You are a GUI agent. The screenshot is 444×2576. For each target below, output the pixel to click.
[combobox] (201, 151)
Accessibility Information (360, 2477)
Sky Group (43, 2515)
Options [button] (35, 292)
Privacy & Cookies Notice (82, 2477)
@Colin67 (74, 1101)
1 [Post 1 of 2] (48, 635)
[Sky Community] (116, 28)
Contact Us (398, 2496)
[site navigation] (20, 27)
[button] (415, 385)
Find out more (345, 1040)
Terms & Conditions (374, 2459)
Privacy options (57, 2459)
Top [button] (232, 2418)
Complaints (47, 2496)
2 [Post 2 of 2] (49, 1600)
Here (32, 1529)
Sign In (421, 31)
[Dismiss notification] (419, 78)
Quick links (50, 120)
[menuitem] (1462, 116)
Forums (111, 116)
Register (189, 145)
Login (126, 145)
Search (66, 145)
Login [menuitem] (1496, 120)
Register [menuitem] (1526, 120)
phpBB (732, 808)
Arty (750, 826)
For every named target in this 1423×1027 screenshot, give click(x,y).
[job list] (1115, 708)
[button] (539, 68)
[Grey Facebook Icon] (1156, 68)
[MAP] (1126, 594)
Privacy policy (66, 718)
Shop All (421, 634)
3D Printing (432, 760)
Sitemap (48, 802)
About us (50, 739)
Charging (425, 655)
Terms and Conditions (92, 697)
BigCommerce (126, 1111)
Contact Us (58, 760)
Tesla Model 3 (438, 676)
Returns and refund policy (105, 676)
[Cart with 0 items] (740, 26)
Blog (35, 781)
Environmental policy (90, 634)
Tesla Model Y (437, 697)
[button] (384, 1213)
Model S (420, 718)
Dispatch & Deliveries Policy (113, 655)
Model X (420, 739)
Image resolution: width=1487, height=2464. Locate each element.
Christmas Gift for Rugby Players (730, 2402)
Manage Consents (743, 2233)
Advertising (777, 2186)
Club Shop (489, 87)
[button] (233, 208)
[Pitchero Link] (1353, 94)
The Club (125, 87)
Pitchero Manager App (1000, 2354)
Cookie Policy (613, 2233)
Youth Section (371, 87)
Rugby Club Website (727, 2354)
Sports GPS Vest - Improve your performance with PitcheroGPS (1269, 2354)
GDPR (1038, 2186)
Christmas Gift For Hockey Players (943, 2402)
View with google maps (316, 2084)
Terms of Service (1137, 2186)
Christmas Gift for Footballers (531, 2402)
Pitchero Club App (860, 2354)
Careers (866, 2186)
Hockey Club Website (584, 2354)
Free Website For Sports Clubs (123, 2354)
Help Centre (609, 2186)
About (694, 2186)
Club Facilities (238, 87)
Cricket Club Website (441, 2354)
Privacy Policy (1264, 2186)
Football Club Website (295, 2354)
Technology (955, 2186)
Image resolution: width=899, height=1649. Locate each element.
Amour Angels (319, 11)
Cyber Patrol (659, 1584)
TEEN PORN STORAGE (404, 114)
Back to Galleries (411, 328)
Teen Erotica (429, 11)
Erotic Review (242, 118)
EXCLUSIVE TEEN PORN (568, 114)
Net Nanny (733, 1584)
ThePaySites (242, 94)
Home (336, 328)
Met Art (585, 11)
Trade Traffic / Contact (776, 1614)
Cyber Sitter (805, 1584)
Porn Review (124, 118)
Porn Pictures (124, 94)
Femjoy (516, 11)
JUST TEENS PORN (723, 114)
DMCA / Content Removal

----

§ **Task prompt**
From the records above, copy only the lines starting with the line that holds "[Sky Community] (116, 28)" and going on through the line that holds "Login [menuitem] (1496, 120)", exactly as written.

§ **Answer space**
[Sky Community] (116, 28)
Contact Us (398, 2496)
[site navigation] (20, 27)
[button] (415, 385)
Find out more (345, 1040)
Terms & Conditions (374, 2459)
Privacy options (57, 2459)
Top [button] (232, 2418)
Complaints (47, 2496)
2 [Post 2 of 2] (49, 1600)
Here (32, 1529)
Sign In (421, 31)
[Dismiss notification] (419, 78)
Quick links (50, 120)
[menuitem] (1462, 116)
Forums (111, 116)
Register (189, 145)
Login (126, 145)
Search (66, 145)
Login [menuitem] (1496, 120)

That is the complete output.